§ **Try it**
Exact copy, no pictures: set down every entry below as written.

Top of Dataset extract

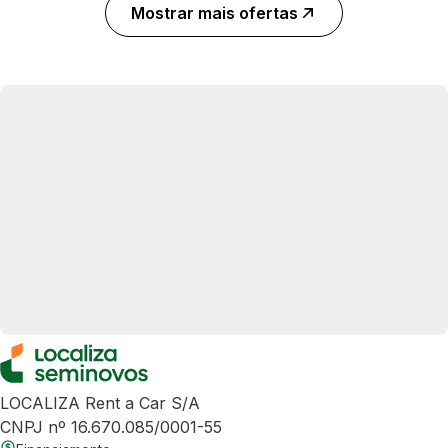
Mostrar mais ofertas
LOCALIZA Rent a Car S/A
CNPJ nº 16.670.085/0001-55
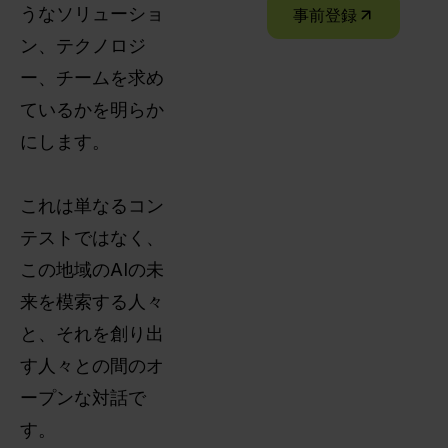
うなソリューショ
事前登録
ン、テクノロジ
ー、チームを求め
ているかを明らか
にします。
これは単なるコン
テストではなく、
この地域のAIの未
来を模索する人々
と、それを創り出
す人々との間のオ
ープンな対話で
す。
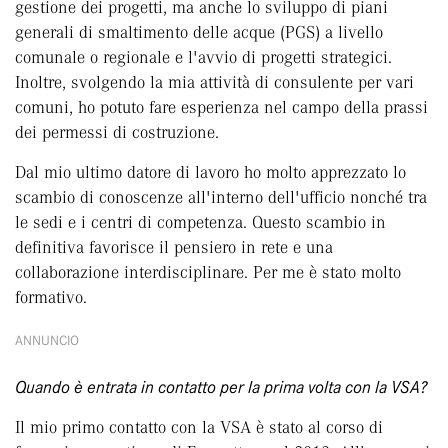
gestione dei progetti, ma anche lo sviluppo di piani
generali di smaltimento delle acque (PGS) a livello
comunale o regionale e l'avvio di progetti strategici.
Inoltre, svolgendo la mia attività di consulente per vari
comuni, ho potuto fare esperienza nel campo della prassi
dei permessi di costruzione.
Dal mio ultimo datore di lavoro ho molto apprezzato lo
scambio di conoscenze all'interno dell'ufficio nonché tra
le sedi e i centri di competenza. Questo scambio in
definitiva favorisce il pensiero in rete e una
collaborazione interdisciplinare. Per me è stato molto
formativo.
ANNUNCIO
Quando è entrata in contatto per la prima volta con la VSA?
Il mio primo contatto con la VSA è stato al corso di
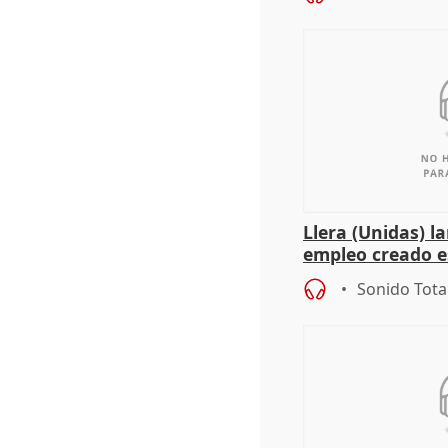
Llera (Unidas) l
empleo creado es
"esfumará" al a
Sonido Tota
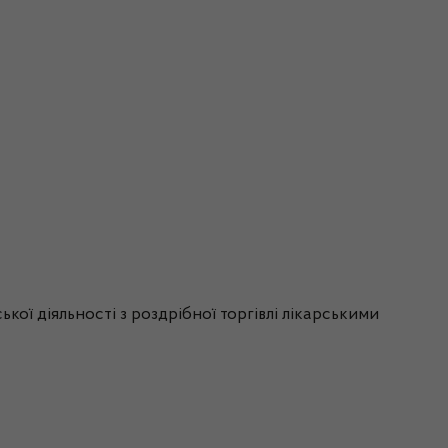
ої діяльності з роздрібної торгівлі лікарськими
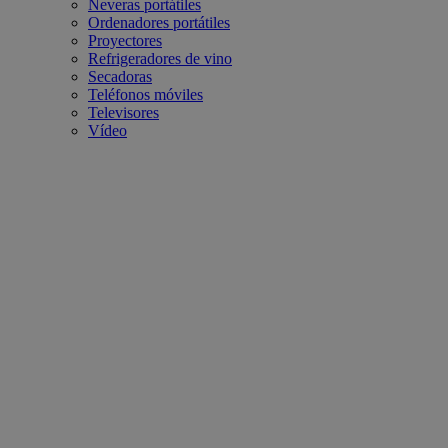
Neveras portátiles
Ordenadores portátiles
Proyectores
Refrigeradores de vino
Secadoras
Teléfonos móviles
Televisores
Vídeo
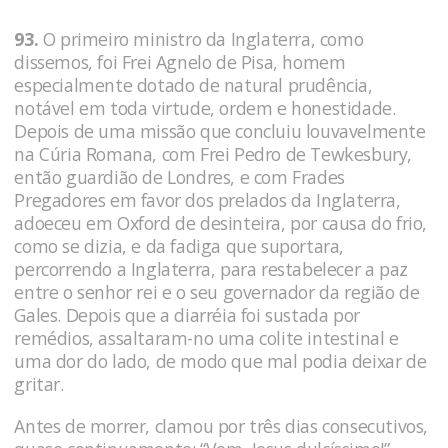
93.
O primeiro ministro da Inglaterra, como
dissemos, foi Frei Agnelo de Pisa, homem
especialmente dotado de natural prudência,
notável em toda virtude, ordem e honestidade.
Depois de uma missão que concluiu louvavelmente
na Cúria Romana, com Frei Pedro de Tewkesbury,
então guardião de Londres, e com Frades
Pregadores em favor dos prelados da Inglaterra,
adoeceu em Oxford de desinteira, por causa do frio,
como se dizia, e da fadiga que suportara,
percorrendo a Inglaterra, para restabelecer a paz
entre o senhor rei e o seu governador da região de
Gales. Depois que a diarréia foi sustada por
remédios, assaltaram-no uma colite intestinal e
uma dor do lado, de modo que mal podia deixar de
gritar.
Antes de morrer, clamou por três dias consecutivos,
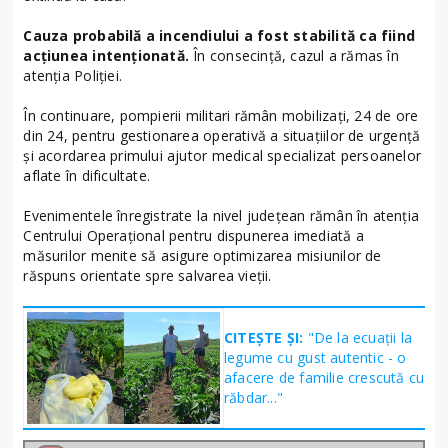
Cauza probabilă a incendiului a fost stabilită ca fiind
acţiunea intenţionată.
În consecință, cazul a rămas în
atenția Poliției.
În continuare, pompierii militari rămân mobilizați, 24 de ore
din 24, pentru gestionarea operativă a situaţiilor de urgenţă
şi acordarea primului ajutor medical specializat persoanelor
aflate în dificultate.
Evenimentele înregistrate la nivel județean rămân în atenția
Centrului Operațional pentru dispunerea imediată a
măsurilor menite să asigure optimizarea misiunilor de
răspuns orientate spre salvarea vieții.
CITEȘTE ȘI:
"De la ecuații la
legume cu gust autentic - o
afacere de familie crescută cu
răbdar..."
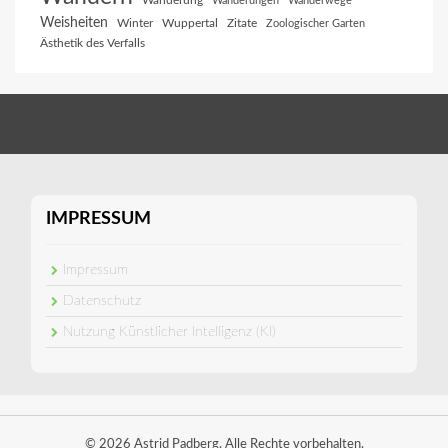
Wanderung
Wanderungen
Wanderwege
Weisheiten
Winter
Wuppertal
Zitate
Zoologischer Garten
Ästhetik des Verfalls
IMPRESSUM
Impressum
Datenschutz
Nutzung Künstlicher Intelligenz (KI)
© 2026 Astrid Padberg. Alle Rechte vorbehalten.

Bottom of Dataset extract

§ **Response to this exercise**
Mostrar mais ofertas
LOCALIZA Rent a Car S/A
CNPJ nº 16.670.085/0001-55
うなソリューショ
事前登録
ン、テクノロジ
ー、チームを求め
ているかを明らか
にします。
これは単なるコン
テストではなく、
この地域のAIの未
来を模索する人々
と、それを創り出
す人々との間のオ
ープンな対話で
す。
gestione dei progetti, ma anche lo sviluppo di piani
generali di smaltimento delle acque (PGS) a livello
comunale o regionale e l'avvio di progetti strategici.
Inoltre, svolgendo la mia attività di consulente per vari
comuni, ho potuto fare esperienza nel campo della prassi
dei permessi di costruzione.
Dal mio ultimo datore di lavoro ho molto apprezzato lo
scambio di conoscenze all'interno dell'ufficio nonché tra
le sedi e i centri di competenza. Questo scambio in
definitiva favorisce il pensiero in rete e una
collaborazione interdisciplinare. Per me è stato molto
formativo.
ANNUNCIO
Quando è entrata in contatto per la prima volta con la VSA?
Il mio primo contatto con la VSA è stato al corso di
Llera (Unidas) l
empleo creado es
"esfumará" al a
Sonido Tota
ої діяльності з роздрібної торгівлі лікарськими
Neveras portátiles
Ordenadores portátiles
Proyectores
Refrigeradores de vino
Secadoras
Teléfonos móviles
Televisores
Vídeo
93.
O primeiro ministro da Inglaterra, como
dissemos, foi Frei Agnelo de Pisa, homem
especialmente dotado de natural prudência,
notável em toda virtude, ordem e honestidade.
Depois de uma missão que concluiu louvavelmente
na Cúria Romana, com Frei Pedro de Tewkesbury,
então guardião de Londres, e com Frades
Pregadores em favor dos prelados da Inglaterra,
adoeceu em Oxford de desinteira, por causa do frio,
como se dizia, e da fadiga que suportara,
percorrendo a Inglaterra, para restabelecer a paz
entre o senhor rei e o seu governador da região de
Gales. Depois que a diarréia foi sustada por
remédios, assaltaram-no uma colite intestinal e
uma dor do lado, de modo que mal podia deixar de
gritar.
Antes de morrer, clamou por três dias consecutivos,
Cauza probabilă a incendiului a fost stabilită ca fiind
acţiunea intenţionată.
În consecință, cazul a rămas în
atenția Poliției.
În continuare, pompierii militari rămân mobilizați, 24 de ore
din 24, pentru gestionarea operativă a situaţiilor de urgenţă
şi acordarea primului ajutor medical specializat persoanelor
aflate în dificultate.
Evenimentele înregistrate la nivel județean rămân în atenția
Centrului Operațional pentru dispunerea imediată a
măsurilor menite să asigure optimizarea misiunilor de
răspuns orientate spre salvarea vieții.
CITEȘTE ȘI:
"De la ecuații la
legume cu gust autentic - o
afacere de familie crescută cu
răbdar..."
Wanderung
Wanderungen
Wanderwege
Weisheiten
Winter
Wuppertal
Zitate
Zoologischer Garten
Ästhetik des Verfalls
IMPRESSUM
Impressum
Datenschutz
Nutzung Künstlicher Intelligenz (KI)
© 2026 Astrid Padberg. Alle Rechte vorbehalten.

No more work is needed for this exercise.